INPUT DATA:
----

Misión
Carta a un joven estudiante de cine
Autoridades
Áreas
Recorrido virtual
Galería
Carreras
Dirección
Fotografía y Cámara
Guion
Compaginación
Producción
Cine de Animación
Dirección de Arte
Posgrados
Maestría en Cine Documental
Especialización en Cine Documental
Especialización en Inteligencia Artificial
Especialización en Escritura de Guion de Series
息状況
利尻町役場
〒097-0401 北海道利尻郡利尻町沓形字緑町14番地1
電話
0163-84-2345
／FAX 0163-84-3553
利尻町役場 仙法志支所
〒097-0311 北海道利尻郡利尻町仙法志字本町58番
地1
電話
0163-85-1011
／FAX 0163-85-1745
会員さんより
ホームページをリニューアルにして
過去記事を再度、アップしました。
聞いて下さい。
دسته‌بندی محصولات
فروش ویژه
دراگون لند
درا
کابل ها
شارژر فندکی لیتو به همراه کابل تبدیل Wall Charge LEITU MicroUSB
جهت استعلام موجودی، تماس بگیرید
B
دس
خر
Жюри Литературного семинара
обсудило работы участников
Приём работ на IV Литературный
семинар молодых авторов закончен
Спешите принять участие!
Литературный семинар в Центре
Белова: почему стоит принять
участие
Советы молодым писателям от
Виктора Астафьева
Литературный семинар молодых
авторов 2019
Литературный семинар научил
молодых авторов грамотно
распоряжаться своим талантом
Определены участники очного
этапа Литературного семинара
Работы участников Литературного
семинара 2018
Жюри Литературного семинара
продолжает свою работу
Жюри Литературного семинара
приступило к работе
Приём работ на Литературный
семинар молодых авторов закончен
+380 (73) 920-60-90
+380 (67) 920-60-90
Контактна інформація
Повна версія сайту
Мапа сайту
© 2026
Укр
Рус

----

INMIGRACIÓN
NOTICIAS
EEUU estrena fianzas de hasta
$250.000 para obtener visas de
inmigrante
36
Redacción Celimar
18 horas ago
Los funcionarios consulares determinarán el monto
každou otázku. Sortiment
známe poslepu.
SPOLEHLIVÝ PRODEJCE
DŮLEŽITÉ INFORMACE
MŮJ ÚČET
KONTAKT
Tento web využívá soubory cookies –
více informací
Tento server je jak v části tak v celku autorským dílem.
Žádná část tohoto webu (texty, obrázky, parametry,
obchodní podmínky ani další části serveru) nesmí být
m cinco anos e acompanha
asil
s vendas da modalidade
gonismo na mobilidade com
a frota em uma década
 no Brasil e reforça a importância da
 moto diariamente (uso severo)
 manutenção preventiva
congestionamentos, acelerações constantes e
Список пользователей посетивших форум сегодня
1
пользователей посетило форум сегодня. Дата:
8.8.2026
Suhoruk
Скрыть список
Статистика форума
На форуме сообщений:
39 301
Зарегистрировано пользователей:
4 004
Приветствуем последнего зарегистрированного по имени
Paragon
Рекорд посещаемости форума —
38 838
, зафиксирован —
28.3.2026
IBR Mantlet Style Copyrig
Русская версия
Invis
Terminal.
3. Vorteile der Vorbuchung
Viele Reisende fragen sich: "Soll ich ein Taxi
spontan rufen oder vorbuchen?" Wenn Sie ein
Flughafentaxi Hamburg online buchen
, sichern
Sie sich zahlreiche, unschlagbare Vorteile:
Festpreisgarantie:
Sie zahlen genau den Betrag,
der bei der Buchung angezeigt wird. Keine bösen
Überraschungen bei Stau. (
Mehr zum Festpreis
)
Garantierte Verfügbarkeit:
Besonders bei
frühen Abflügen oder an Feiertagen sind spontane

----

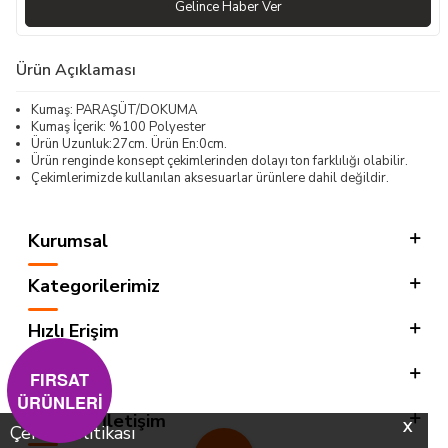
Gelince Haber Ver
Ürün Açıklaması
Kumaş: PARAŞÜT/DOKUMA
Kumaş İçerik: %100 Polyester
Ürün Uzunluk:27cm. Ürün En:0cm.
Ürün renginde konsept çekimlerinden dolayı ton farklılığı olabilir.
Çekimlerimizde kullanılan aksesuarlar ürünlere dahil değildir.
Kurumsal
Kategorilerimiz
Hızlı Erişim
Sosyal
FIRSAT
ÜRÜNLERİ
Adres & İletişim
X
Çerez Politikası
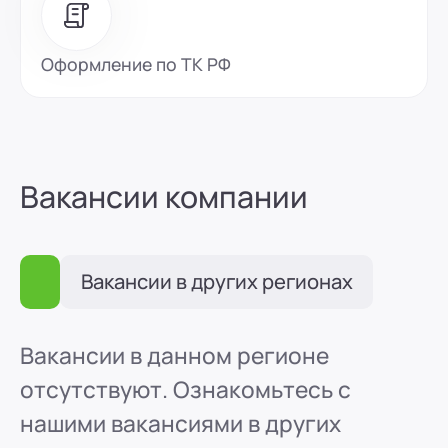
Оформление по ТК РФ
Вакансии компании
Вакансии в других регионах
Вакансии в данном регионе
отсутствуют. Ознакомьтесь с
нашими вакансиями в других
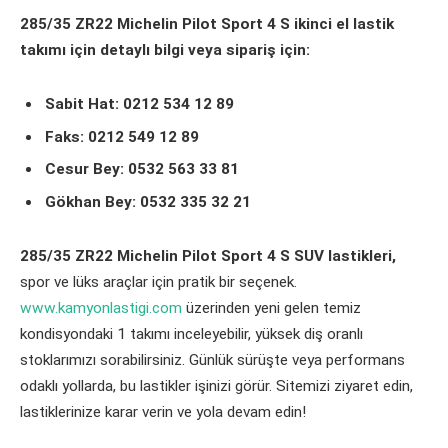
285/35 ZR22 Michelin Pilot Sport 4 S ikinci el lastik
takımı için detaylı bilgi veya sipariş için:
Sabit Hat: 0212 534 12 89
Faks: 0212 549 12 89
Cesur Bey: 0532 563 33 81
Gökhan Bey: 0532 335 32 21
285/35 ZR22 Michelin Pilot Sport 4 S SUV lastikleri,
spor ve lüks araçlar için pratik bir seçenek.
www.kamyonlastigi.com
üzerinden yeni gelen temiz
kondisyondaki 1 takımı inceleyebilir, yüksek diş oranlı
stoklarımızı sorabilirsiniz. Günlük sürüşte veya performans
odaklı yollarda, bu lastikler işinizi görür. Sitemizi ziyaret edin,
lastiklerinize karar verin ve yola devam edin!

----

WHAT THIS TASK INVOLVES: What belongs in the answer is each line above from the line with "Gelince Haber Ver" to the line with "lastiklerinize karar verin", inclusive, reproduced exactly and free of pictures.

ANSWER TO THE EXERCISE:
Gelince Haber Ver
Ürün Açıklaması
Kumaş: PARAŞÜT/DOKUMA
Kumaş İçerik: %100 Polyester
Ürün Uzunluk:27cm. Ürün En:0cm.
Ürün renginde konsept çekimlerinden dolayı ton farklılığı olabilir.
Çekimlerimizde kullanılan aksesuarlar ürünlere dahil değildir.
Kurumsal
Kategorilerimiz
Hızlı Erişim
Sosyal
FIRSAT
ÜRÜNLERİ
Adres & İletişim
X
Çerez Politikası
Оформление по ТК РФ
Вакансии компании
Вакансии в других регионах
Вакансии в данном регионе
отсутствуют. Ознакомьтесь с
нашими вакансиями в других
285/35 ZR22 Michelin Pilot Sport 4 S ikinci el lastik
takımı için detaylı bilgi veya sipariş için:
Sabit Hat: 0212 534 12 89
Faks: 0212 549 12 89
Cesur Bey: 0532 563 33 81
Gökhan Bey: 0532 335 32 21
285/35 ZR22 Michelin Pilot Sport 4 S SUV lastikleri,
spor ve lüks araçlar için pratik bir seçenek.
www.kamyonlastigi.com
üzerinden yeni gelen temiz
kondisyondaki 1 takımı inceleyebilir, yüksek diş oranlı
stoklarımızı sorabilirsiniz. Günlük sürüşte veya performans
odaklı yollarda, bu lastikler işinizi görür. Sitemizi ziyaret edin,
lastiklerinize karar verin ve yola devam edin!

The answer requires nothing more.